Oral History Interview: McCullough

nterviewee: George McCullough
Interviewer: Reginald Carter
Place and Date: AAPA 36th Annual Physician Assistant Conference, San Antonio, TX — May 24, 2008.

Summary: George McCullough, a US Air Force corpsman and pharmacist technician, graduated as a member of the second class of PAs from the joint Sheppard Air Force Base/University of Nebraska PA program in 1972. In 1974, he became the first enlisted (active duty) person to be elected to the AAPA Board of Directors. He was the first PA assigned to the Surgeon General’s office to develop PA and NP performance regulations for the uniformed services. As a Washington insider, he was an active advocate for the commissioning of PAs in the US Air Force. When commissioning was approved, McCullough was serving as a PA on the White House medical staff; the first PA to be assigned to this post; and was the first US Air Force PA to be commissioned. The ceremony was held in 1978 at the White House during the Carter Administration.

Note: Transcripts are edited for clarity, punctuation and grammar or to fill in gaps of missing information.
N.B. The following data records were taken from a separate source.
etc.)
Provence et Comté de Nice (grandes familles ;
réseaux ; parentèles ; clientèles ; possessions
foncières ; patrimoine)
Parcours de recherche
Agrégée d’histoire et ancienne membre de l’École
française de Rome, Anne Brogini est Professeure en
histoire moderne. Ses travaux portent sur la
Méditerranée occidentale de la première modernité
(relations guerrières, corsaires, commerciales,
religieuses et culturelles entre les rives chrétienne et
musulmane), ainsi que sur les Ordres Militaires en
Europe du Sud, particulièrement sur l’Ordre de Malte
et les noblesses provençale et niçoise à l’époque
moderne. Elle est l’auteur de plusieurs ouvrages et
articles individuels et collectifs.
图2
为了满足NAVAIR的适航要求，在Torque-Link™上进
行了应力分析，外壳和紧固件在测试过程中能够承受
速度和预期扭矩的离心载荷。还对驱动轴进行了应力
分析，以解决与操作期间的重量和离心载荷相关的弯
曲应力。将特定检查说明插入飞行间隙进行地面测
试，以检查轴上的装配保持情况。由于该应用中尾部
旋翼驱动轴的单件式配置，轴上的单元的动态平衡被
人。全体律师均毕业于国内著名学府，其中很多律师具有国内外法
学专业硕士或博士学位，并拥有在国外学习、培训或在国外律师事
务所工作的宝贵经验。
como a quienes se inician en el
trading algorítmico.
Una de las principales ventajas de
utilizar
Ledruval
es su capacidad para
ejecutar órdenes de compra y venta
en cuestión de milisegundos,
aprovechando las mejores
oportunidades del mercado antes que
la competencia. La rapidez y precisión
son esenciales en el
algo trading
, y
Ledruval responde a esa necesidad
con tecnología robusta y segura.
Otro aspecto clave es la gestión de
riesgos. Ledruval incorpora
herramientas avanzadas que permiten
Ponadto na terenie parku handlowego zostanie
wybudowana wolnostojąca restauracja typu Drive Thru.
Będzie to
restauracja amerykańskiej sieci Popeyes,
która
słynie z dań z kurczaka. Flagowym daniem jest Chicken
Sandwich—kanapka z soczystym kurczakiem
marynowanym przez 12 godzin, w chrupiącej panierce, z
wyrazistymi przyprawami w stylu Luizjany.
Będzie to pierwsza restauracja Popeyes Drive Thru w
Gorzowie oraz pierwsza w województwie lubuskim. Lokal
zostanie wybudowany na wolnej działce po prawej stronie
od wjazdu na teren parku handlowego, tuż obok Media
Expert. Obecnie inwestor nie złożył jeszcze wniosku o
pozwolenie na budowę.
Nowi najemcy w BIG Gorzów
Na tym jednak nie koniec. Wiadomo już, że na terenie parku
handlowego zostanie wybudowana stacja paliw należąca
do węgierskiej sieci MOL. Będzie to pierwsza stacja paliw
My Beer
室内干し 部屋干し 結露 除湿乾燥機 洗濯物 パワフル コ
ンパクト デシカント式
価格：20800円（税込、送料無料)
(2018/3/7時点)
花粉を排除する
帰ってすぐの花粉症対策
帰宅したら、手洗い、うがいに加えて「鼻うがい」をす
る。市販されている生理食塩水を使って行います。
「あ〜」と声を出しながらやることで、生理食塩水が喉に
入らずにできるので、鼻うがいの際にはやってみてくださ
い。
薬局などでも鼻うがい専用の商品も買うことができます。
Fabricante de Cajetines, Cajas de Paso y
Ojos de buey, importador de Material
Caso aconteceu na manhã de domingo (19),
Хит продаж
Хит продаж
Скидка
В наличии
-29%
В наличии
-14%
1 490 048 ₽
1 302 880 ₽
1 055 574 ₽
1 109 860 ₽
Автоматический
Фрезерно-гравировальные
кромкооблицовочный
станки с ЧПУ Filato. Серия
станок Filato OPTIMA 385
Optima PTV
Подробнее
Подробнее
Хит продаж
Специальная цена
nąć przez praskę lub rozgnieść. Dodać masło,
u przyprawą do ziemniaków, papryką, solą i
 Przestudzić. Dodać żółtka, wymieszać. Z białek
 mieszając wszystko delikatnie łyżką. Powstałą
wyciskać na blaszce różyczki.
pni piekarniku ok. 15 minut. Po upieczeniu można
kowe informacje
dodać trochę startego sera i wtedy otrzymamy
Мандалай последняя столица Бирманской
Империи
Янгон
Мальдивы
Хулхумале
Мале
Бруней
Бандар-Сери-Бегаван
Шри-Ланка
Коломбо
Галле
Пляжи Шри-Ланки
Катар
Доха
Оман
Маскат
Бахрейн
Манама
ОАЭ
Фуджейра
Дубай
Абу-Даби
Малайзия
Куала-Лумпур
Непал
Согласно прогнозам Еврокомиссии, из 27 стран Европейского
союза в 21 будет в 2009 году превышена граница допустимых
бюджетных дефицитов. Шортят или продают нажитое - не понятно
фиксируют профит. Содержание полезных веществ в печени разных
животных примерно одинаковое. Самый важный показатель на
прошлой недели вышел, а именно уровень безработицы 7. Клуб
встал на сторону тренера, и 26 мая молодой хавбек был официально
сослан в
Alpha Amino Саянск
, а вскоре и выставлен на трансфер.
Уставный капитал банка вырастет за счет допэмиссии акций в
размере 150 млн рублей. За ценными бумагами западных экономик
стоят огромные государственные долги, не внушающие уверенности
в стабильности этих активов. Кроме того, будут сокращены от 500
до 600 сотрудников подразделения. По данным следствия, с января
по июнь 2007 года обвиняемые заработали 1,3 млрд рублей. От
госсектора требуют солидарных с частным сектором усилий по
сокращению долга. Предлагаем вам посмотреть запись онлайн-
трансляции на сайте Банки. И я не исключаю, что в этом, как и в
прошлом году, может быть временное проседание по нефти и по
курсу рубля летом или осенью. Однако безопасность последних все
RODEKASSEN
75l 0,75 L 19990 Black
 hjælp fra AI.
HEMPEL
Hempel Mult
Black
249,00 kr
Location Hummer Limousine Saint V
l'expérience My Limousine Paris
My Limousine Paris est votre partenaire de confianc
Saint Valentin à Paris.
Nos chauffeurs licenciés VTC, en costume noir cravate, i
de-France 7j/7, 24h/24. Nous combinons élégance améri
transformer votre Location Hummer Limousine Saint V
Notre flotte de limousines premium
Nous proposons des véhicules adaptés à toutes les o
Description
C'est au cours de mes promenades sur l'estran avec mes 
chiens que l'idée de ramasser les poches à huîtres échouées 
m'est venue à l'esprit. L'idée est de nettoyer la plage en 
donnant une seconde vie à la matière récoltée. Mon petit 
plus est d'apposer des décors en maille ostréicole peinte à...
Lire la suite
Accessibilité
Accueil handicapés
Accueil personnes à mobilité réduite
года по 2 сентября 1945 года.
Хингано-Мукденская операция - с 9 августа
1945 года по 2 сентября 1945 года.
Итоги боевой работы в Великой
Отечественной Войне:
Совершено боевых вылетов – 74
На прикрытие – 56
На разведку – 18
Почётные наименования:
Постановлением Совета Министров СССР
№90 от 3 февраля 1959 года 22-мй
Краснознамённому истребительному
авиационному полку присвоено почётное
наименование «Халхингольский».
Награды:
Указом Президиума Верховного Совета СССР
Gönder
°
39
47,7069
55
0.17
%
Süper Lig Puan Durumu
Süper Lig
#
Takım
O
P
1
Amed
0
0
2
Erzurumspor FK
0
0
So the transcript may deviate from the actual audio recording.

McCullough recounts his appointment to White House Staff:

RC: Did the commissioning {Air Force PAs} happen before the White House assignment or right after the White House assignment?

GM: Right after I went to the White House. We got commissioning approved and I went to the White House in November, but they did not start commissioning to January. I was the first one commissioned.

RC: This actually took place in the White House?

GM: In the President’s Office.

RC: So the commissioning and White House all took place within less than a year?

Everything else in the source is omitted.